Every once in a while I get questions about which languages I used to author F-Bar and GitFTP-Deploy.
I wrote F-Bar in 100% Swift 3 and GitFTP-Deploy has a mix of Objective-C and Swift. The reason is that Swift was not mature when it started writing the first classes of GitFTP-Deploy.
There are other techniques to write mobile and desktop apps today. Electron is one of the more popular. To be honest, I have not written any major apps in Electron or any other hybrid frameworks.
The objective is compelling to be able to write a fully cross-platform app that shares codebase and can run on macOS, Windows, and Linux. However, in my research before starting my projects, there are several significant downsides with Electron.
An Electron app is essentially a fully-featured Chromium browser and a Node.js process that communicate via IPC. The is, unfortunately, a show stopper for a small and long-time running menubar-app. GitFTP-Deploy is shuffling around thousands of files with tiny memory footprint.
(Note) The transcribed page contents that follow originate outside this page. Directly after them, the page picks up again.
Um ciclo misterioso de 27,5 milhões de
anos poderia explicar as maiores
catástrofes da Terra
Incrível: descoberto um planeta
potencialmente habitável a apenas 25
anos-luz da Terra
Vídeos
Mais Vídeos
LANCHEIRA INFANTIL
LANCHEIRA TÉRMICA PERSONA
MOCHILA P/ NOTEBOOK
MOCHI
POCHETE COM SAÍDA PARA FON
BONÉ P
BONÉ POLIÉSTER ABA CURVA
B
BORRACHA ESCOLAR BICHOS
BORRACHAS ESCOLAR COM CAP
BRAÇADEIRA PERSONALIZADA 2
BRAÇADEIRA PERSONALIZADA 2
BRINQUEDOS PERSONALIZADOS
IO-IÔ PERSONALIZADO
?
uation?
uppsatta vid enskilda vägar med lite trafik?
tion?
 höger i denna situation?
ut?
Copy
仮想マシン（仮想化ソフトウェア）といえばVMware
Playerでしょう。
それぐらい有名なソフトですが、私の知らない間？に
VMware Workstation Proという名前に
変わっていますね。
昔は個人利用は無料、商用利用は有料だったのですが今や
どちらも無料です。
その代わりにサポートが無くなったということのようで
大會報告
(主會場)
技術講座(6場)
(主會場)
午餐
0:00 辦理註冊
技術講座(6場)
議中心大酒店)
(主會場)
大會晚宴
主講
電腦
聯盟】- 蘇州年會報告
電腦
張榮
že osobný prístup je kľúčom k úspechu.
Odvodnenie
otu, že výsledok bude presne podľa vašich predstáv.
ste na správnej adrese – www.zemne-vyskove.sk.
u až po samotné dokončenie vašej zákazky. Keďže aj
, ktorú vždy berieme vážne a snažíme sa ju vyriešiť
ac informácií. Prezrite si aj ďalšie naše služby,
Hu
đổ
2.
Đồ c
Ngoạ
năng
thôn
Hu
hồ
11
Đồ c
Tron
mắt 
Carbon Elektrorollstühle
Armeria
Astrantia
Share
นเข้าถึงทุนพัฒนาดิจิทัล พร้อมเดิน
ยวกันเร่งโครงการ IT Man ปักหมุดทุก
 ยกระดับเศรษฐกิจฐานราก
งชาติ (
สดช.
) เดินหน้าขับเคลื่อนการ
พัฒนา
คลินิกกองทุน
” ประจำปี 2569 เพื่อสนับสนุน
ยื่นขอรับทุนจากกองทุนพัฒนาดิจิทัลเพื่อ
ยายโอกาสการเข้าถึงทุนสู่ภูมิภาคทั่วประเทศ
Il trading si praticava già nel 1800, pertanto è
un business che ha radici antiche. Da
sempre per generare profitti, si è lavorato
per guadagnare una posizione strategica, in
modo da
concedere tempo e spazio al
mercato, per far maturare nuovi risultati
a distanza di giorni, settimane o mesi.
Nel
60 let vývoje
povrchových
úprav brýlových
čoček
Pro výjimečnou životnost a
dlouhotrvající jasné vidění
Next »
Packaged Electron apps contain everything they need to run, so they’re typically quite large. The “Hello World” app for Electron weighs 115 MB. This overhead is not a problem for large apps like Visual Studio Code. It does pose a problem for smaller apps that would like to use the Electron model. A typical desktop user may have a dozen utilities open. If each of these has a copy of the whole Electron stack in memory, it wastes over a gigabyte for essentially nothing.
Not truly native
The super snappy hierarchal menus native in macOS is not available in a cross-platform environment.
By all means, I don’t want do dismiss Electron, it’s a fantastic project, but it’s still important to choose the right tool for a particular job. I may case if think that going native and Swift gives me more control and F-Bar is a lot less conservative with the memory.